## ABOUT THIS TASK:
Copy the listing as it is written, and leave each picture out.

(SUPPLIED ENTRIES Opens)

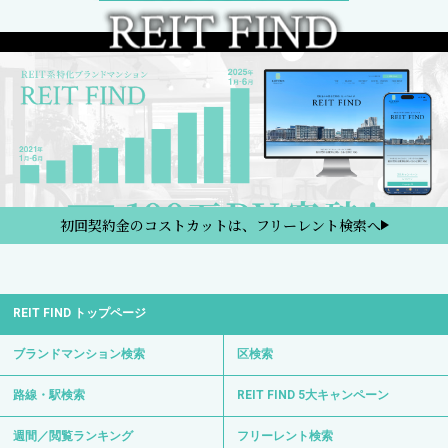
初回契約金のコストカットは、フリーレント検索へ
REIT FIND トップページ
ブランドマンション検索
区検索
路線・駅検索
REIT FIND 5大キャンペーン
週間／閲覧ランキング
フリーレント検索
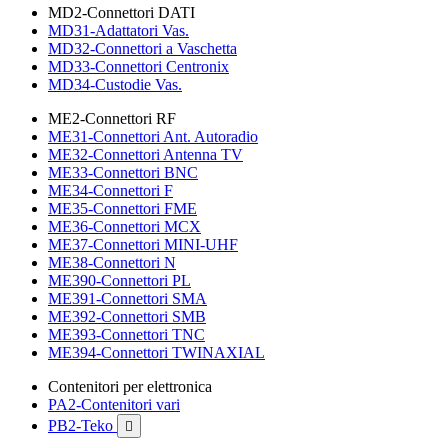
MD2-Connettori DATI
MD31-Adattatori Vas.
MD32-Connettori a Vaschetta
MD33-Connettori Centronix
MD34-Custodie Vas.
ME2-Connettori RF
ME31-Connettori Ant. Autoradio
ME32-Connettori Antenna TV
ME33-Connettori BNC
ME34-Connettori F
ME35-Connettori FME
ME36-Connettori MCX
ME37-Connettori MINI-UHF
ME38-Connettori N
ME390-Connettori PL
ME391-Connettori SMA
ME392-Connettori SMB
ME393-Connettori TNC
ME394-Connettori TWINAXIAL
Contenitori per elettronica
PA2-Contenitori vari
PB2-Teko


(SUPPLIED ENTRIES Closes)

## ANSWER TO THE PROBLEM:
初回契約金のコストカットは、フリーレント検索へ
REIT FIND トップページ
ブランドマンション検索
区検索
路線・駅検索
REIT FIND 5大キャンペーン
週間／閲覧ランキング
フリーレント検索
MD2-Connettori DATI
MD31-Adattatori Vas.
MD32-Connettori a Vaschetta
MD33-Connettori Centronix
MD34-Custodie Vas.
ME2-Connettori RF
ME31-Connettori Ant. Autoradio
ME32-Connettori Antenna TV
ME33-Connettori BNC
ME34-Connettori F
ME35-Connettori FME
ME36-Connettori MCX
ME37-Connettori MINI-UHF
ME38-Connettori N
ME390-Connettori PL
ME391-Connettori SMA
ME392-Connettori SMB
ME393-Connettori TNC
ME394-Connettori TWINAXIAL
Contenitori per elettronica
PA2-Contenitori vari
PB2-Teko


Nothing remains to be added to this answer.